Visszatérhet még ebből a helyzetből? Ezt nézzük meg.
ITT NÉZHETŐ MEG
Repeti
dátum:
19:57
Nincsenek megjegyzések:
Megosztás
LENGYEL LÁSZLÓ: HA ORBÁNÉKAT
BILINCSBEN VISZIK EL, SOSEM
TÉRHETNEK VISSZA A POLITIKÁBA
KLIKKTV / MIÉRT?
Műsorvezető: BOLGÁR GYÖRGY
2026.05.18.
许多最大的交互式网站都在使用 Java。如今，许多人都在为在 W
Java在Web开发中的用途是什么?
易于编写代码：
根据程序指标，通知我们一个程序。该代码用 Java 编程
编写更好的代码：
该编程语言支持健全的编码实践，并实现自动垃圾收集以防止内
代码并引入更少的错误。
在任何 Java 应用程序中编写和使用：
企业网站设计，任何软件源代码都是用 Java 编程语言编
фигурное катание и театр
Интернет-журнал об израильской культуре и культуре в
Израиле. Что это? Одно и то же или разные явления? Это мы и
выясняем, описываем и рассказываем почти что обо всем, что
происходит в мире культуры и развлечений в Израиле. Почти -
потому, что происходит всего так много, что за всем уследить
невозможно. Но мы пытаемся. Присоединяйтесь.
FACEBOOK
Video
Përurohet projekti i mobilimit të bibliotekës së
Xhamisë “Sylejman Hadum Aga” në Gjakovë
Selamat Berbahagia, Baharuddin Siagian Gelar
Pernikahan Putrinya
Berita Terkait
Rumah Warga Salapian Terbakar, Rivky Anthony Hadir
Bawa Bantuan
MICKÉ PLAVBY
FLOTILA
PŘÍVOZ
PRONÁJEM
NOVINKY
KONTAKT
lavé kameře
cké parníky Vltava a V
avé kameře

::::::

Exercise description = The required answer is the complete data, repeated exactly.

Task response =
Visszatérhet még ebből a helyzetből? Ezt nézzük meg.
ITT NÉZHETŐ MEG
Repeti
dátum:
19:57
Nincsenek megjegyzések:
Megosztás
LENGYEL LÁSZLÓ: HA ORBÁNÉKAT
BILINCSBEN VISZIK EL, SOSEM
TÉRHETNEK VISSZA A POLITIKÁBA
KLIKKTV / MIÉRT?
Műsorvezető: BOLGÁR GYÖRGY
2026.05.18.
许多最大的交互式网站都在使用 Java。如今，许多人都在为在 W
Java在Web开发中的用途是什么?
易于编写代码：
根据程序指标，通知我们一个程序。该代码用 Java 编程
编写更好的代码：
该编程语言支持健全的编码实践，并实现自动垃圾收集以防止内
代码并引入更少的错误。
在任何 Java 应用程序中编写和使用：
企业网站设计，任何软件源代码都是用 Java 编程语言编
фигурное катание и театр
Интернет-журнал об израильской культуре и культуре в
Израиле. Что это? Одно и то же или разные явления? Это мы и
выясняем, описываем и рассказываем почти что обо всем, что
происходит в мире культуры и развлечений в Израиле. Почти -
потому, что происходит всего так много, что за всем уследить
невозможно. Но мы пытаемся. Присоединяйтесь.
FACEBOOK
Video
Përurohet projekti i mobilimit të bibliotekës së
Xhamisë “Sylejman Hadum Aga” në Gjakovë
Selamat Berbahagia, Baharuddin Siagian Gelar
Pernikahan Putrinya
Berita Terkait
Rumah Warga Salapian Terbakar, Rivky Anthony Hadir
Bawa Bantuan
MICKÉ PLAVBY
FLOTILA
PŘÍVOZ
PRONÁJEM
NOVINKY
KONTAKT
lavé kameře
cké parníky Vltava a V
avé kameře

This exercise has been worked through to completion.